Meropenem and vancomycin were started, and intraventricular irrigation and ventricular drainage were performed. Fig. 4 shows the CSF content and endoscopic appearance in the ventricle. Endoscopically, the ventricle was filled with white cotton-like material, and the CSF was turbid with white pus. Bacteroides pyogenesis was recovered from the CSF. After 2 months of antimicrobial administration, a ventriculo-peritoneal shunt was performed (Fig. 5), and she was transferred to a nursing home. Because the patient became bed-ridden along with these treatments, further aggressive treatment against BRONJ was not accepted from her relatives.
Discussion
BRONJ was first described in 2003. It is thought that odontogenic infections expose patients to considerable risk of BRONJ. Appropriate treatments have not been developed so far, and the role of infection in the etiology of BRONJ is poorly understood.1)
Hinson et al. reported that Actinomyces plays a key role in the formation of osteonecrosis, and more than half of the recovered organisms are Streptococci .2) They recommended obtaining hematoxylin and eosin (H&E), periodic acid Schiff (PAS), and Gram stains, along with the requirement of a tissue reaction in the immediate vicinity, to differentiate colonization versus infection, for biopsy tissue obtained from BRONJ patients. Updated 2009 guidelines suggest that combined surgical intervention (removing necrotic bone) along with antimicrobial rinses and empiric systemic antibiotic coverage (treating infected, viable bone) will improve healing with Stages I and II of the disease. Patients presenting with Stage III likely will benefit from surgical debridement in combination with some form of antibiotic therapy.3) The “CROMa” project describes patients’ care pathways, but appropriate treatment against infection has not been described.4) Ikeda et al. described the effect of sitafloxacin for treatment of BRONJ, analyzing 20 cases of BRONJ.5) They stated that every patient had at least one bacterial species that showed resistance to common antibiotics. In their study, Streptococci were recovered in 14 cases, Prevotella species in 6 cases, Parvimonas species in 5 cases. Steroid effects on BRONJ also have been reported. Manzon et al. reported a case of rheumatoid arthritis treated with bisphosphonate and corticosteroid, which developed into a temporal abscess caused by Actinomyces . Meropenem and metronidazole were selected as the antimicrobials for the treatment.6) Bullock and Fleishman reported the importance of BRONJ with extended infection to the central nervous system.7) Jokipii and Jokipii reported that anaerobic bacteria were isolated from 31% of ears with chronic otitis media and from 28% (or 48% if microaerophilic Streptococci were included ) of chronic maxillary sinusitis cases. Anaerobic central nervous system infections are typically caused by Bacteroides species and microaerophilic Streptococci .8) In this case, bisphosphonates and steroids were used for more than 3 years, and were thought to be major risk factors of BRONJ. We must take these organisms into account to treat BRONJ-related central nervous system infections.
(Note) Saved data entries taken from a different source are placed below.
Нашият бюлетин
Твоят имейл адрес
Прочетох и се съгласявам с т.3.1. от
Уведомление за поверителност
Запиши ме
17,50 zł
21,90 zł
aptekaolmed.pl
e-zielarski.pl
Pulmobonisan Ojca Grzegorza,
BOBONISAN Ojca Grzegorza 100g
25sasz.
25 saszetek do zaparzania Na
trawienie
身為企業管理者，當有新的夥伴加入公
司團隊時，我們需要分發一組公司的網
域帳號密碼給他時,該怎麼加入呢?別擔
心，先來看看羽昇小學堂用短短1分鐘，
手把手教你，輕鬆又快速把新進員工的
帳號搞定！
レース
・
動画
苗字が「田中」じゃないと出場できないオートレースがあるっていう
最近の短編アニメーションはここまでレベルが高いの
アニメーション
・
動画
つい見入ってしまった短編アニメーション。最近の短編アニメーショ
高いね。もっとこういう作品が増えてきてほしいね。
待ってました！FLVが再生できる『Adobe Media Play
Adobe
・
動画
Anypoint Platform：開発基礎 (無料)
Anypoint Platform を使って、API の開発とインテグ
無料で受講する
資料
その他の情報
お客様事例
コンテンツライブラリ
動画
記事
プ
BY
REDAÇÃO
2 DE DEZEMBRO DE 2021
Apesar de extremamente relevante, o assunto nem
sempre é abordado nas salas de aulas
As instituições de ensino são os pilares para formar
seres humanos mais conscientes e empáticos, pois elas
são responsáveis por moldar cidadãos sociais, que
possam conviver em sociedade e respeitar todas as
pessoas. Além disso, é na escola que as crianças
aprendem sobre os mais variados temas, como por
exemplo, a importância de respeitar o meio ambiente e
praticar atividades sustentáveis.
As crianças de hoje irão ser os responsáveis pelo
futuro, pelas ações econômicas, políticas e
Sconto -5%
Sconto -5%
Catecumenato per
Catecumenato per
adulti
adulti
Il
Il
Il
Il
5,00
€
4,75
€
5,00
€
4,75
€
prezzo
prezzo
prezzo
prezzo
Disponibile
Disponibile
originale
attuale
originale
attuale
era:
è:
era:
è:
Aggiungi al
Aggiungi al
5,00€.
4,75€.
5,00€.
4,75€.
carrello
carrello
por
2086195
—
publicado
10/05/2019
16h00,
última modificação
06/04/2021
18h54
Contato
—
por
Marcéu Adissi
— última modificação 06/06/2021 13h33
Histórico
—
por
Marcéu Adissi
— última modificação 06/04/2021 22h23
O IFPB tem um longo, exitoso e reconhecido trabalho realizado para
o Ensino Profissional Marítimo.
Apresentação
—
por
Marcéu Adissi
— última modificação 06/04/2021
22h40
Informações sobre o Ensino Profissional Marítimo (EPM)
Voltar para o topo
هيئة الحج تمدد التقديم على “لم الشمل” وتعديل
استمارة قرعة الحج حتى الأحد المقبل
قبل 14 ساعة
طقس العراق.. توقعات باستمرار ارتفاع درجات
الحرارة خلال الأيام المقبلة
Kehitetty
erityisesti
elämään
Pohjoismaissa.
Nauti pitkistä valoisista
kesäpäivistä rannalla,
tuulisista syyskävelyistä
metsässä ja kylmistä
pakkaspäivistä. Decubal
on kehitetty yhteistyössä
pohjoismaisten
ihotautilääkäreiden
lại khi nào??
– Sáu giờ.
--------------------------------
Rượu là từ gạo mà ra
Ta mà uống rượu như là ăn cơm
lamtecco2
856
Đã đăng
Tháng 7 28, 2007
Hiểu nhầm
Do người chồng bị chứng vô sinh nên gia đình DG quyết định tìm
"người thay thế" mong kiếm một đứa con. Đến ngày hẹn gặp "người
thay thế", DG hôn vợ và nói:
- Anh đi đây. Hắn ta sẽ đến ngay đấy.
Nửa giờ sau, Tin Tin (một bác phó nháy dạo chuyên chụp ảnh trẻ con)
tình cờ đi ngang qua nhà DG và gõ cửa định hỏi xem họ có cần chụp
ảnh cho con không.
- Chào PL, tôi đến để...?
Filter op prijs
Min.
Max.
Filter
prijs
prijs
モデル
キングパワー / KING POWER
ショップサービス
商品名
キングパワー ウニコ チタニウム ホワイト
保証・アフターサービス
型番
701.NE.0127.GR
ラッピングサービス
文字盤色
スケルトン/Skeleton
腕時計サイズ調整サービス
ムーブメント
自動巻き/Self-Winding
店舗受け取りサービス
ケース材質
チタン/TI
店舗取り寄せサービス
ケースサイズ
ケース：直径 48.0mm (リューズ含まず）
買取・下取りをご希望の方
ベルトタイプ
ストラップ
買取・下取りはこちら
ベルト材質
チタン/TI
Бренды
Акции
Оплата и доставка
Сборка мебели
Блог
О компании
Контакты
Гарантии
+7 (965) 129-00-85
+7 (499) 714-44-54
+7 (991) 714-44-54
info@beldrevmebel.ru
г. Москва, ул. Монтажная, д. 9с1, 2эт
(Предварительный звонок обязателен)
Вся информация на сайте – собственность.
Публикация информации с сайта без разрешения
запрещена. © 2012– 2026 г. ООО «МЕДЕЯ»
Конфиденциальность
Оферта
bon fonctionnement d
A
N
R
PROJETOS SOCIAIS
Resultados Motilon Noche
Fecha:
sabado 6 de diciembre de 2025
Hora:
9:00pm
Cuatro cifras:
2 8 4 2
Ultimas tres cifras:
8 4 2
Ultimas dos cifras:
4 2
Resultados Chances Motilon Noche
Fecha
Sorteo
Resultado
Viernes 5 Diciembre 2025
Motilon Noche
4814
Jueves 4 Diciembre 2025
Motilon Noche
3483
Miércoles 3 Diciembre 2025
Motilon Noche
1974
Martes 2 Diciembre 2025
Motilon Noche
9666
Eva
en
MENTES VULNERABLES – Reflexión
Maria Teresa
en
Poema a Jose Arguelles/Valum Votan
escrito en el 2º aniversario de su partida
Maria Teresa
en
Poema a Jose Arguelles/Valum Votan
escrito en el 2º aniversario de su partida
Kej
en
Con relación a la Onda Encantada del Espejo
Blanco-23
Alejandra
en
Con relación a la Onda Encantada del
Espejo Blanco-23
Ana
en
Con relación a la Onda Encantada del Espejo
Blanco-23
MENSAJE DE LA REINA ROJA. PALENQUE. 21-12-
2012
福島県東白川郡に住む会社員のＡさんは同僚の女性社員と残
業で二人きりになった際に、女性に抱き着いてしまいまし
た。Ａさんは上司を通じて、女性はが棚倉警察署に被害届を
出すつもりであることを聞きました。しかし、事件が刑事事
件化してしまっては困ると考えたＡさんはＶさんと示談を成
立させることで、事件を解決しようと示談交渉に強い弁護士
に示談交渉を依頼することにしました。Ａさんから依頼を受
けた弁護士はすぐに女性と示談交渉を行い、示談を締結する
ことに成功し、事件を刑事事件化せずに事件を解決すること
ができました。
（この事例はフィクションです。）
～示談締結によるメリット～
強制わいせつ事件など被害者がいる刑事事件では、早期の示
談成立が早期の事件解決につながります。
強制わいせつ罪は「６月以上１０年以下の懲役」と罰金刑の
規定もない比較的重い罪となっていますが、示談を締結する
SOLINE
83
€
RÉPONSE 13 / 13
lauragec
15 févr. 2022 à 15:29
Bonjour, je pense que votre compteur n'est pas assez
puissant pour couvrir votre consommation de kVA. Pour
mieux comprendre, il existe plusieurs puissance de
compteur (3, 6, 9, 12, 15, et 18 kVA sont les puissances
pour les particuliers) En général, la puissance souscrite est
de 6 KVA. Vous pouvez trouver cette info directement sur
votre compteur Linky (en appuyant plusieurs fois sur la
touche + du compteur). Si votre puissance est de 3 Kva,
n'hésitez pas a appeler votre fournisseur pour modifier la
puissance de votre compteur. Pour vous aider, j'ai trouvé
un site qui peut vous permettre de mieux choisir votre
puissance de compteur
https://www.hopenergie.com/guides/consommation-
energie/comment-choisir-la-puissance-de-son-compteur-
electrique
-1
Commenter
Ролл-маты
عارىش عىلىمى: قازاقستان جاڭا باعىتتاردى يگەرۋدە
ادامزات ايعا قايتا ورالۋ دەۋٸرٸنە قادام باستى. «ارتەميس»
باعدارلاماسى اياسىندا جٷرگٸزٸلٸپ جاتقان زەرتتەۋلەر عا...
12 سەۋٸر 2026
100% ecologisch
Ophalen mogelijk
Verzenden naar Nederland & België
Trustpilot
Reports about BRONJ associated with intracranial infection are rare. With prolonged life expectancy, BRONJ cases will increase accompanied by many severe comorbid diseases. Guidelines for surgical management and antimicrobial selection must be developed considering the extension of the disease into the central nervous system. Physicians, dentists, and pharmacologists must learn more about BRONJ, and co-operation against these diseases will be needed.
Footnotes
Conflicts of Interest Disclosure
The authors have no personal, financial, or institutional interest in any of the drugs, materials, or devices in the article. All authors who are members of the Japan Neurosurgical Society (JNS) have registered online Self-reporting Conflict Disclosure Statement Forms through the website for JNS members.